With Structural Equation Modeling (SEM) becoming an important statistical tool, this book serves as an excellant guide to the topic. It covers the rudimentary topics that are important in SEM (e.g., sample size, interpretation of goodness of fit indices) as well as a short chapter on some advanced topics (e.g., Bootstrap methods, interactions). Lots of examples included at the end of each chapter as well as one chapter devoted to complete examples (i.e., from formulating models, command lines for the computer package and interpretation of outputs)! Though the many examples stated in the book involve using EQS5 and LISREL8 computer packages, even if the reader does not have these programs, the book is still very useful. If you ever wanted to ask what this or that mean in a SEM analysis that you are doing or have read - this book most probably has the answers! Personally, I have found this to be a helpful introduction to SEM without too much distracting mathematical details. My advice - GET IT!
Randall Schumacker and Richard Lomax's book introduces structural equation modeling (SEM) to researchers with some previous background in applied statistics. It begins with the basics of correlation and then outlines the logic of multiple regression, path analysis, and factor analysis. It presents SEM as a combination of these three analytical techniques. The final chapters discuss more complex SEM procedures. There are also useful discussions of how to report SEM studies and check the validity of SEM results.
The SEM model development process of data preparation, specification, identification, estimation, testing, and modification is used to structure discussion across chapters. This organization works well and makes the book useful as a reference as well as a text. Most chapters contain example analyses which are explained in detail. There are also end-of-chapter exercises with answers to odd-numbered problems in an appendix.
A key strength is the book's integration with the LISREL 8.80 Student software, which is available for free download from the web. Early chapters explain the basics of LISREL and how to import data. Subsequent chapters use LISREL code and output in examples and exercises. This kind of hands-on work is essential to learning SEM.
I recommend the book as a text or for independent study for those learning about SEM for the first time.

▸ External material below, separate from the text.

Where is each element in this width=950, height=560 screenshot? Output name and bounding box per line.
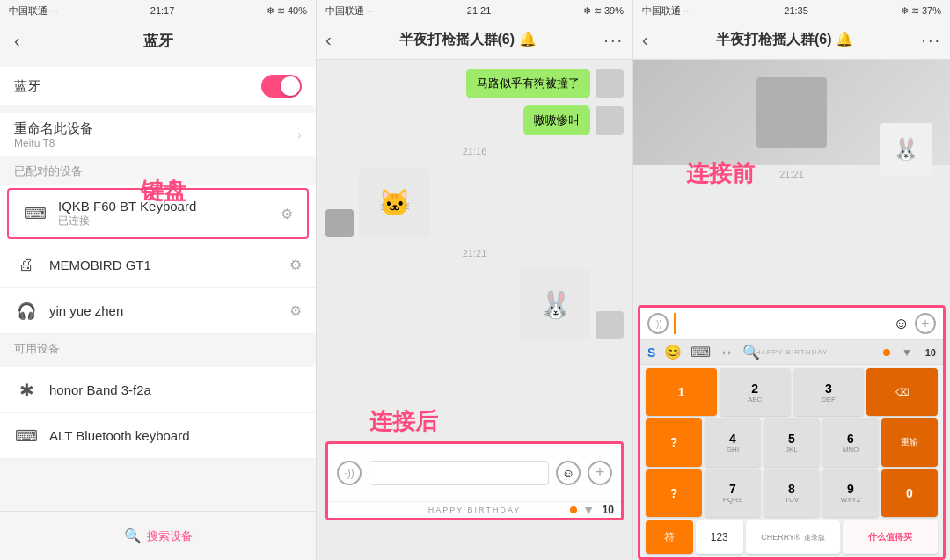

If you are an intermediate statistician (i.e. you are well grounded in regression in all its forms and aspects) then this will help you on the journey to being advanced. SEQ is difficult but incredibly powerful and use hIt takes you through the process one step at a time and briefly reviews some of the background you need. But don't expect to get enough background just from the book. I think it is now out of print - I got my copy second hand. But an update and re-release would be a good idea.